Polres Kuningan – Pada hari Selasa, tanggal 5 Agustus 2025, Polsek Subang Polres Kuningan melaksanakan kegiatan dialog terbuka bersama para remaja di wilayah Desa Subang, Kecamatan Subang, Kabupaten Kuningan. Kegiatan ini dipimpin langsung oleh Kapolsek Subang, IPTU Suhandi, S.M dan didampingi oleh anggota Polsek Subang. Dialog ini merupakan upaya preventif untuk mencegah keterlibatan remaja dalam aksi pencurian kendaraan bermotor (curanmor) yang semakin marak di berbagai daerah.
Kegiatan ini dilaksanakan di aula desa dan diikuti oleh para pelajar, pemuda karang taruna, serta perwakilan organisasi kepemudaan setempat. Dalam sambutannya, Kapolsek IPTU Suhandi, S.M menegaskan bahwa remaja merupakan kelompok usia yang rentan terpengaruh lingkungan negatif, termasuk kejahatan jalanan seperti curanmor. Oleh karena itu, pembinaan dan edukasi sejak dini sangat penting dilakukan secara berkelanjutan.
Dalam dialog tersebut, Kapolsek mengajak para remaja untuk lebih berhati-hati dalam memilih pergaulan dan tidak mudah tergiur oleh ajakan untuk melakukan tindakan melanggar hukum. Ia juga menyampaikan bahwa tindakan curanmor bukan hanya merugikan korban, tetapi juga dapat menghancurkan masa depan pelakunya, terlebih jika masih berusia muda.

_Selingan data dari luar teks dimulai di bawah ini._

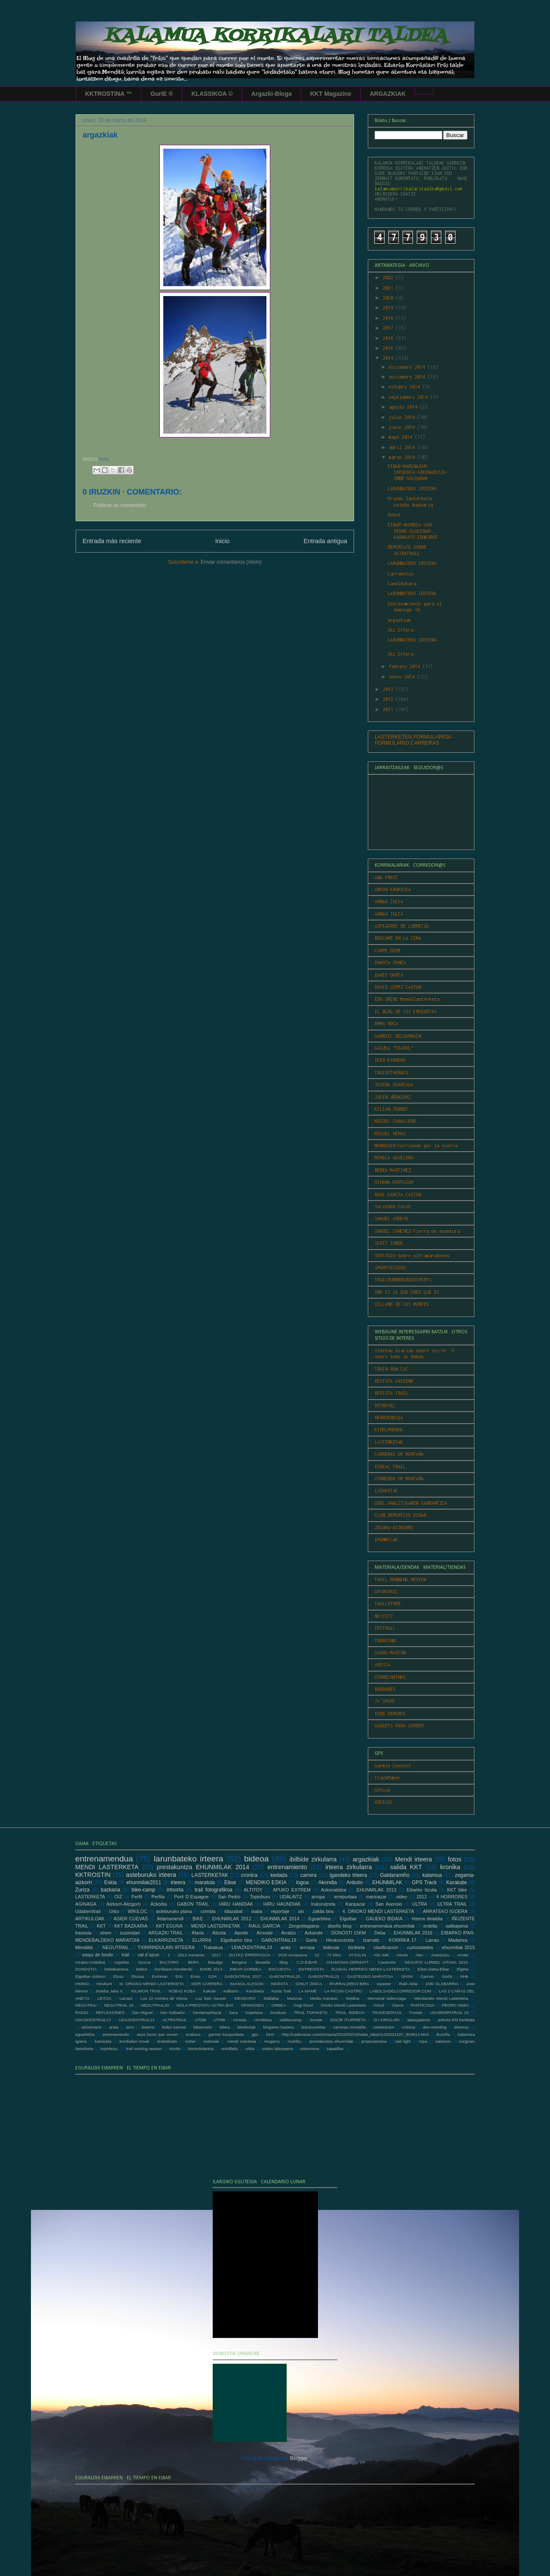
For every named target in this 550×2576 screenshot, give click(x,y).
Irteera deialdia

Anggota Polsek Subang turut memberikan pemaparan tentang modus-modus curanmor yang sering terjadi di wilayah hukum Polres Kuningan. Mereka juga menyampaikan pentingnya menjaga kendaraan dengan baik, seperti menggunakan kunci ganda dan tidak meninggalkan motor dalam keadaan tidak terkunci. Selain itu, remaja juga diajak untuk aktif menjadi pelopor keselamatan dan keamanan di lingkungannya.
Para peserta dialog tampak antusias dan aktif berdiskusi. Mereka juga menyampaikan berbagai pertanyaan dan pengalaman seputar keamanan lingkungan di sekitar tempat tinggal maupun sekolah. Kegiatan ini berlangsung dalam suasana terbuka dan edukatif, sehingga memudahkan penyampaian pesan-pesan kamtibmas secara langsung kepada generasi muda.
Melalui kegiatan ini, Polsek Subang berharap dapat membentuk kesadaran hukum sejak dini di kalangan remaja, serta mendorong mereka untuk menjadi agen perubahan dalam menciptakan lingkungan yang aman dan tertib. Kepolisian juga berkomitmen untuk terus melakukan pendekatan humanis dan edukatif dalam menjaga situasi kamtibmas, khususnya dalam mencegah kejahatan yang melibatkan generasi muda.